(Material provided)
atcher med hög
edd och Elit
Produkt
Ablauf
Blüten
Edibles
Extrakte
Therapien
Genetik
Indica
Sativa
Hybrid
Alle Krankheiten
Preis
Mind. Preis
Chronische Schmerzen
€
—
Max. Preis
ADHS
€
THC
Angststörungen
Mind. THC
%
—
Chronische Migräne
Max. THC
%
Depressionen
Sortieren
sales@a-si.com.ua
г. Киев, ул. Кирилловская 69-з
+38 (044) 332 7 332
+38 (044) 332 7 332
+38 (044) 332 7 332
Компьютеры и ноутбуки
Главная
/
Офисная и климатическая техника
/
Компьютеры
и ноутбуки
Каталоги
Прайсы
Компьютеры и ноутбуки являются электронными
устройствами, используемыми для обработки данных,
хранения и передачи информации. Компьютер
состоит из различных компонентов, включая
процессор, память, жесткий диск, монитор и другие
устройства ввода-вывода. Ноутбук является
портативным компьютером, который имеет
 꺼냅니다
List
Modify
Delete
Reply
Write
(End Material provided)
(Material provided)
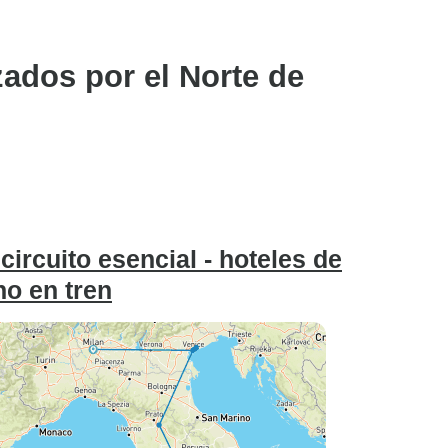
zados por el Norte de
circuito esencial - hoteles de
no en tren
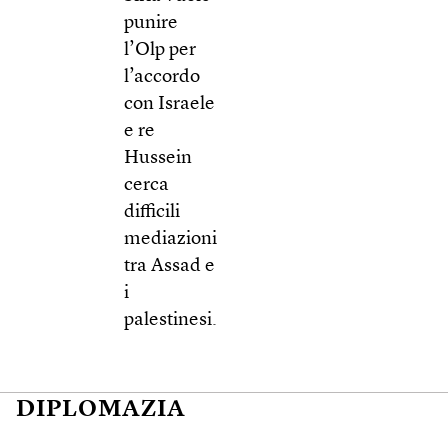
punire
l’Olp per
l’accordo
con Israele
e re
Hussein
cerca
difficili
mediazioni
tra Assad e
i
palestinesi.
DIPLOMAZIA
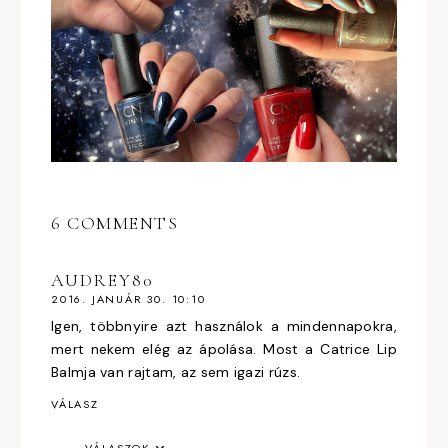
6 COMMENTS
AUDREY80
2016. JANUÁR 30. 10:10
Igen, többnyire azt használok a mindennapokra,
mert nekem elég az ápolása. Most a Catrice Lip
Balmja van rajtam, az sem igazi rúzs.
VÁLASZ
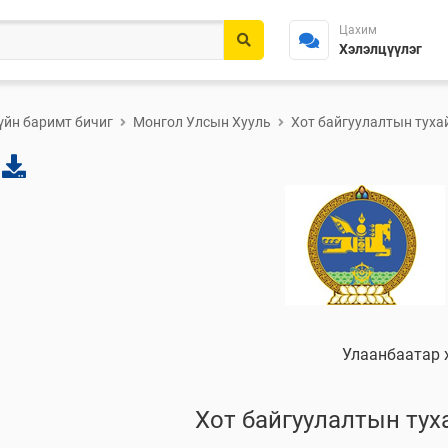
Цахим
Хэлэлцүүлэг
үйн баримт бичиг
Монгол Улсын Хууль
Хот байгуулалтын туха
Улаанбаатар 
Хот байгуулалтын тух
(End Material provided)
(Material provided)
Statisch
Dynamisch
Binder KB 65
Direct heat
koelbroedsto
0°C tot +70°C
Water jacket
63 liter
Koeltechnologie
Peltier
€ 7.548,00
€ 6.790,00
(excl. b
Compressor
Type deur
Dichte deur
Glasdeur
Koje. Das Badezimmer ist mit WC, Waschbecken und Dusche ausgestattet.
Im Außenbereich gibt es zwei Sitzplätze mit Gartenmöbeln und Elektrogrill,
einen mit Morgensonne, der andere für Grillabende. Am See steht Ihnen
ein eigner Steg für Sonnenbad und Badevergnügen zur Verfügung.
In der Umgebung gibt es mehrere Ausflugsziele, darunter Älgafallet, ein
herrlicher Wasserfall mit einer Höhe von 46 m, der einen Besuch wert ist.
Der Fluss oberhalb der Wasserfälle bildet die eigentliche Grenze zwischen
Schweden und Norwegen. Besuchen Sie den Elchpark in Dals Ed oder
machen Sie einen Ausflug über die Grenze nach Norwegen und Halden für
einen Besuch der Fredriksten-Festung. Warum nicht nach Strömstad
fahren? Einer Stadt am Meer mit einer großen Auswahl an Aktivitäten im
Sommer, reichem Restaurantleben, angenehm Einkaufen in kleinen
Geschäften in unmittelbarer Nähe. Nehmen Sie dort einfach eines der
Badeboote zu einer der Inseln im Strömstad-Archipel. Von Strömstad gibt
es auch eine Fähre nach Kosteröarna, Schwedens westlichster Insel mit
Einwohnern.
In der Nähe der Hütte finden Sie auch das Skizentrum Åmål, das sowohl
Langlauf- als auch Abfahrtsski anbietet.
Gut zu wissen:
(End Material provided)
→ Prompt
The required output is the stretch of entries above from the line containing "atcher med hög" through the line containing "хранения и передачи информации. Компьютер", reproduced exactly.

→ Completed task
atcher med hög
edd och Elit
Produkt
Ablauf
Blüten
Edibles
Extrakte
Therapien
Genetik
Indica
Sativa
Hybrid
Alle Krankheiten
Preis
Mind. Preis
Chronische Schmerzen
€
—
Max. Preis
ADHS
€
THC
Angststörungen
Mind. THC
%
—
Chronische Migräne
Max. THC
%
Depressionen
Sortieren
sales@a-si.com.ua
г. Киев, ул. Кирилловская 69-з
+38 (044) 332 7 332
+38 (044) 332 7 332
+38 (044) 332 7 332
Компьютеры и ноутбуки
Главная
/
Офисная и климатическая техника
/
Компьютеры
и ноутбуки
Каталоги
Прайсы
Компьютеры и ноутбуки являются электронными
устройствами, используемыми для обработки данных,
хранения и передачи информации. Компьютер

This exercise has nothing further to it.